Some mornings it can be difficult to disengage from the computer, today was one of them! I had some packages to pick up at the post office and one to mail. So I pulled myself away and set out for the post office on 165th street and Amsterdam. On most days this place can be a sort of hell. Today I was able to retrieve my two packages quite easily after a 10 minute wait, not bad.. Next I stepped into another que and after about 10 minutes was at the window! Here is where my luck changed.

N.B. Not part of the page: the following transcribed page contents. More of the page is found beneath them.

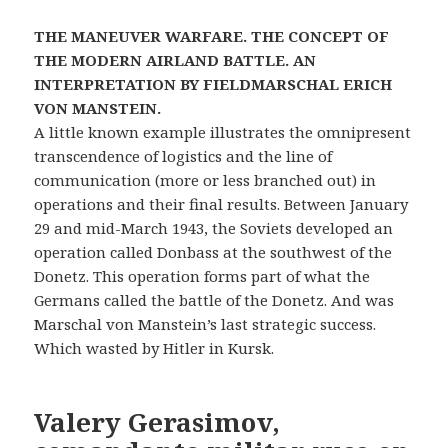
THE MANEUVER WARFARE. THE CONCEPT OF
THE MODERN AIRLAND BATTLE. AN
INTERPRETATION BY FIELDMARSCHAL ERICH
VON MANSTEIN.
A
little
known
example
illustrates
the
omnipresent
transcendence
of
logistics
and
the
line
of
communication
(more
or
less
branched
out)
in
operations
and
their
final
results.
Between
January
29
and
mid-March
1943,
the
Soviets
developed
an
operation
called
Donbas
s
at
the
southwest
of
the
Donetz.
This
operation
forms
part
of
what
the
Germans
called
the
battle
of
the
Donetz. And was
Marschal von Manstein’s last strategic success.
Which wasted by Hitler in Kursk.
Valery Gerasimov,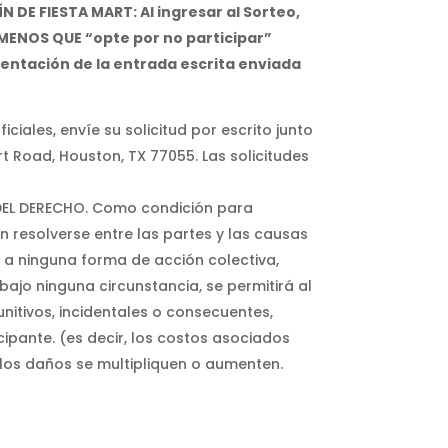
E FIESTA MART: Al ingresar al Sorteo,
 MENOS QUE “opte por no participar”
esentación de la entrada escrita enviada
ciales, envíe su solicitud por escrito junto
irt Road, Houston, TX 77055. Las solicitudes
 DEL DERECHO. Como condición para
n resolverse entre las partes y las causas
r a ninguna forma de acción colectiva,
bajo ninguna circunstancia, se permitirá al
nitivos, incidentales o consecuentes,
cipante. (es decir, los costos asociados
 los daños se multipliquen o aumenten.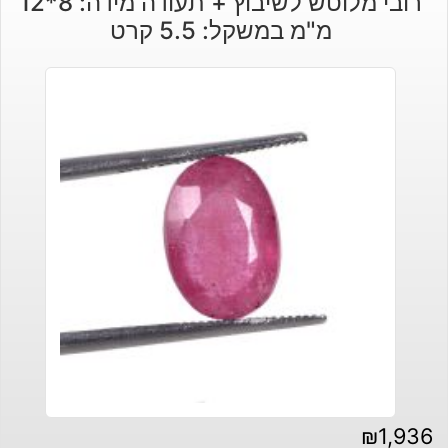
רובי מלוטש לשיבוץ + תעודה מידה: 8*12
מ"מ במשקל: 5.5 קרט
₪
1,936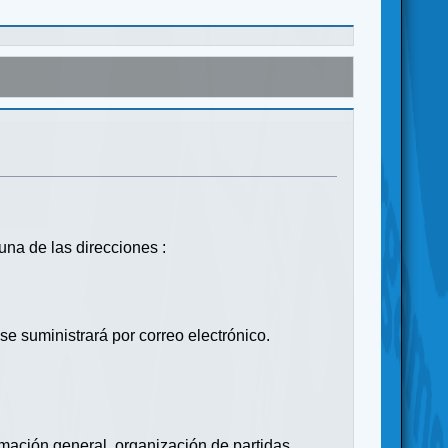
una de las direcciones :
se suministrará por correo electrónico.
mación general, organización de partidas,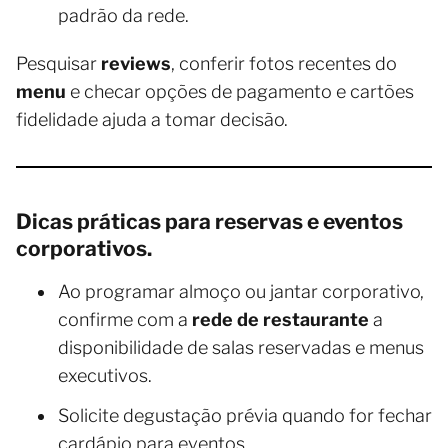
padrão da rede.
Pesquisar
reviews
, conferir fotos recentes do
menu
e checar opções de pagamento e cartões
fidelidade ajuda a tomar decisão.
Dicas práticas para reservas e eventos
corporativos.
Ao programar almoço ou jantar corporativo,
confirme com a
rede de restaurante
a
disponibilidade de salas reservadas e menus
executivos.
Solicite degustação prévia quando for fechar
cardápio para eventos.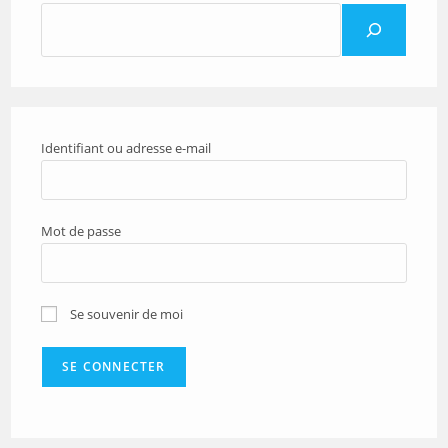
Identifiant ou adresse e-mail
Mot de passe
Se souvenir de moi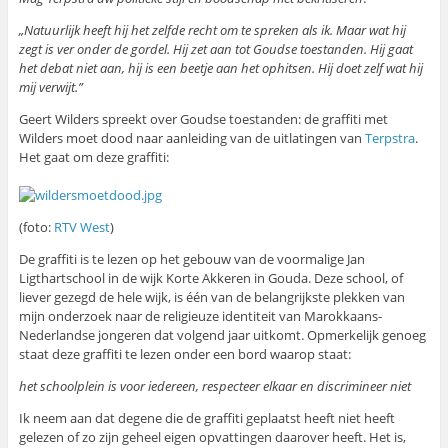
„Natuurlijk heeft hij het zelfde recht om te spreken als ik. Maar wat hij
zegt is ver onder de gordel. Hij zet aan tot Goudse toestanden. Hij gaat
het debat niet aan, hij is een beetje aan het ophitsen. Hij doet zelf wat hij
mij verwijt.”
Geert Wilders spreekt over Goudse toestanden: de graffiti met
Wilders moet dood naar aanleiding van de uitlatingen van
Terpstra
.
Het gaat om deze graffiti:
(foto:
RTV West
)
De graffiti is te lezen op het gebouw van de voormalige Jan
Ligthartschool in de wijk Korte Akkeren in Gouda. Deze school, of
liever gezegd de hele wijk, is één van de belangrijkste plekken van
mijn onderzoek naar de religieuze identiteit van Marokkaans-
Nederlandse jongeren dat volgend jaar uitkomt. Opmerkelijk genoeg
staat deze graffiti te lezen onder een bord waarop staat:
het schoolplein is voor iedereen, respecteer elkaar en discrimineer niet
Ik neem aan dat degene die de graffiti geplaatst heeft niet heeft
gelezen of zo zijn geheel eigen opvattingen daarover heeft. Het is,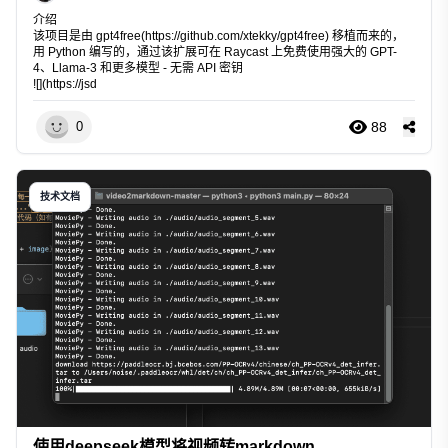
介绍
该项目是由 gpt4free(
https://github.com/xtekky/gpt4free
) 移植而来的，
用 Python 编写的，通过该扩展可在 Raycast 上免费使用强大的 GPT-
4、Llama-3 和更多模型 - 无需 API 密钥
![](
https://jsd
88
0
技术文档
使用deepseek模型将视频转markdown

So first I realize stamps are now 44 cents. I think, I just mailed a few envelopes with the old 42 centers! The clerk informs me that my package will require me to fill out a customs form. Oh. As I turn I see there is a parking officer pulling up to my truck. Hmmm. Is school out? If it's not I am parked illegally. I decline filling out the form, grab the box and run for my truck, calling for the agent's attention.
I get there before he even exits his van. Relief. Not quite, he begins to scan my registration on the window. I protest, explaining I was not sure if the school year had ended and anyway here I am! I sincerely thought it had. As I realize I am about to get a ticket, anger begins to stir at what I perceive to be the injustice of it. Why pick on the citizenry unfairly? I know you have a job to do, but let's be reasonable, no reason to go beyond the beyonds.
By this time my mind is starting to get quite "creative". I am going down, but why not without a few fireworks? I examine my thoughts; they ain't pretty. Anger won't solve this problem. (I'm writing this from the 1 train, a born-again christian has just entered. He is screaming the world is ending, take shelter in Jesus! Oh shit, here comes that anger again). Oh, back to that other thought...I really have not been angry in quite some time but this tested my patience for some reason. I was fully aware of what was happening to me and was able to remain somewhat present as I examined my thoughts and feelings. I did toss out one unnecessary comment as he departed, "Dude you gotta get a life." Know that insult did not reduce the the cost of the ticket, nor make me feel better.
So, this made me think of something I read by Ram Dass: "You think you're enlightened? Go live with you parents for a week." Good point. I laughed to myself, this could easily be applied to an encounter with a NYC Parking Officer. In hindsight, I should not have parked in a questionable area. I cannot control how others will react/act, but I can control how I act.